About this exercise ▸ Exact copy, pictures excluded: write out every line below.

(Stored data entries)

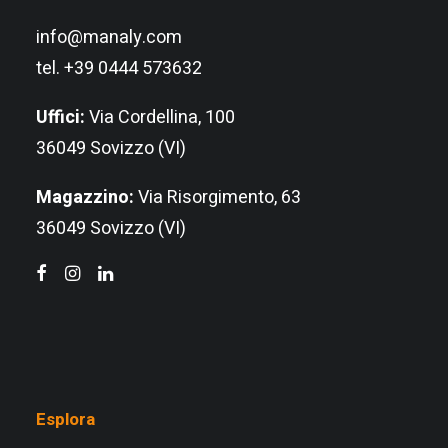
info@manaly.com
tel. +39 0444 573632
Uffici:
Via Cordellina, 100
36049 Sovizzo (VI)
Magazzino:
Via Risorgimento, 63
36049 Sovizzo (VI)
Esplora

Solved problem ▸
info@manaly.com
tel. +39 0444 573632
Uffici:
Via Cordellina, 100
36049 Sovizzo (VI)
Magazzino:
Via Risorgimento, 63
36049 Sovizzo (VI)
Esplora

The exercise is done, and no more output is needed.